The Hang Seng Index slipped 0.8 per cent to 16,701.03 at the close, the lowest level since October 2011, after earlier losing as much as 2.3 per cent. The five-day loss amounted to 7.7 per cent. The Hang Seng Tech Index slid 0.3 per cent, while the Shanghai Composite Index advanced 1.5 per cent.

Alibaba Group Holding fell 2.2 per cent to HK$74.35, while HSBC slid 2.5 per cent to HK$38.70. China Merchants Bank slumped 5.4 per cent to HK$31.35, while CK Infrastructure Holdings, which derives 46 per cent of it sales from the UK, lost 5 per cent to HK$36.15 and CK Asset, which relies on the European country for 26 per cent of its revenue, slumped 3.6 per cent to HK$45.70.

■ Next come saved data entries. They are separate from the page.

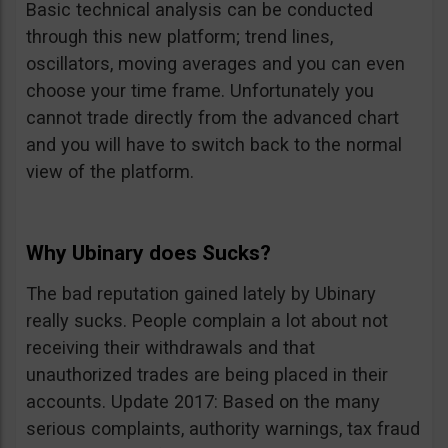
Basic technical analysis can be conducted
through this new platform; trend lines,
oscillators, moving averages and you can even
choose your time frame. Unfortunately you
cannot trade directly from the advanced chart
and you will have to switch back to the normal
view of the platform.
Why Ubinary does Sucks?
The bad reputation gained lately by Ubinary
really sucks. People complain a lot about not
receiving their withdrawals and that
unauthorized trades are being placed in their
accounts. Update 2017: Based on the many
serious complaints, authority warnings, tax fraud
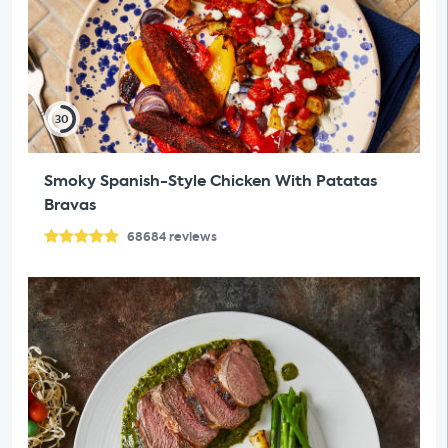
30
Smoky Spanish-Style Chicken With Patatas
Bravas
68684
reviews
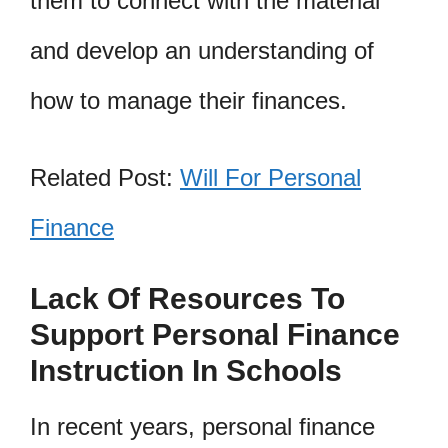
them to connect with the material
and develop an understanding of
how to manage their finances.
Related Post:
Will For Personal
Finance
Lack Of Resources To
Support Personal Finance
Instruction In Schools
In recent years, personal finance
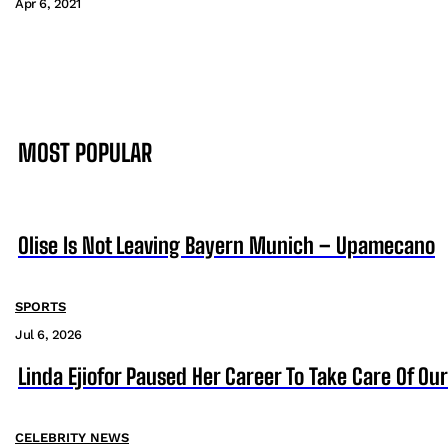
Apr 6, 2021
MOST POPULAR
Olise Is Not Leaving Bayern Munich – Upamecano
SPORTS
Jul 6, 2026
Linda Ejiofor Paused Her Career To Take Care Of Ou
CELEBRITY NEWS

Stocks pared losses as the relative-strength technical indicator for key benchmark indices in mainland China and Hong Kong fell below the 30-point threshold this week, suggesting the sell-off thus far was excessive.

The People’s Daily, the party’s newspaper, published a commentary for a third day to defend Beijing’s stringent pandemic policy going into its Congress over the weekend. The approach, it said, can prevent a large number of deaths after a sudden increase in infections over the past week.